_What you should do_
Lines where the string "about" appears are to be copied from the entries below.

_Provided information_
☆ ☆ ☆ ☆ ☆ ☆ ☆

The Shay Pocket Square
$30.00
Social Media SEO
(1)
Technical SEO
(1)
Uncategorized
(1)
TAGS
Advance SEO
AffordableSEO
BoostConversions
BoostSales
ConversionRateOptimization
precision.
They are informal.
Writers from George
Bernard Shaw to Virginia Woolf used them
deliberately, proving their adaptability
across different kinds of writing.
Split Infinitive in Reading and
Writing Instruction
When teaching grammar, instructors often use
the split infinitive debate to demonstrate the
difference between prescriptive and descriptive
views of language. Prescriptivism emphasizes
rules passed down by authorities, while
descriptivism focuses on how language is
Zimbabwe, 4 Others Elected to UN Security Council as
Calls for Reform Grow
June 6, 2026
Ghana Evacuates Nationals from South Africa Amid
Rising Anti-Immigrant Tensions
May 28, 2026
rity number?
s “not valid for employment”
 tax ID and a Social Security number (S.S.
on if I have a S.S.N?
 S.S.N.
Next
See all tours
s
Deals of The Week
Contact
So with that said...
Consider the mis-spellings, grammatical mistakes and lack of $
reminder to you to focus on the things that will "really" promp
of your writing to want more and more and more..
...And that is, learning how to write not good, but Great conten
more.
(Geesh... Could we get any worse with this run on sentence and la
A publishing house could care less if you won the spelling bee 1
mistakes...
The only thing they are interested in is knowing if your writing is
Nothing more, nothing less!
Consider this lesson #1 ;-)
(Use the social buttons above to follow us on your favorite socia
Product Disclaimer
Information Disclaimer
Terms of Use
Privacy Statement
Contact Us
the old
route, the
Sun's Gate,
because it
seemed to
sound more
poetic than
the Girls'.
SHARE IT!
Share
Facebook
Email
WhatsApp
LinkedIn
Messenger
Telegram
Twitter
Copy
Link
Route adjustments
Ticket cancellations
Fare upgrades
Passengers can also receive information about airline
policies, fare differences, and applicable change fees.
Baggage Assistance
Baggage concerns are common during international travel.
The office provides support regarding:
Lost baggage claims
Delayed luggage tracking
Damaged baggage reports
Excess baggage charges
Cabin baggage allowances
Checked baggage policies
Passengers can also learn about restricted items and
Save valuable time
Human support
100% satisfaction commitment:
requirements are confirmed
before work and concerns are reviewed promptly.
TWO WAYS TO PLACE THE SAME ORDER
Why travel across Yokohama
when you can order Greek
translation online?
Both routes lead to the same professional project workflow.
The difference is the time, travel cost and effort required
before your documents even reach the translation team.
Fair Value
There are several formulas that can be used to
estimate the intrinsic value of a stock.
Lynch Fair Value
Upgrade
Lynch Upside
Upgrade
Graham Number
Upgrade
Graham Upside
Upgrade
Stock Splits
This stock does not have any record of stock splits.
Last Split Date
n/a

☆ ☆ ☆ ☆ ☆ ☆ ☆

_Finished exercise_
Passengers can also receive information about airline
Passengers can also learn about restricted items and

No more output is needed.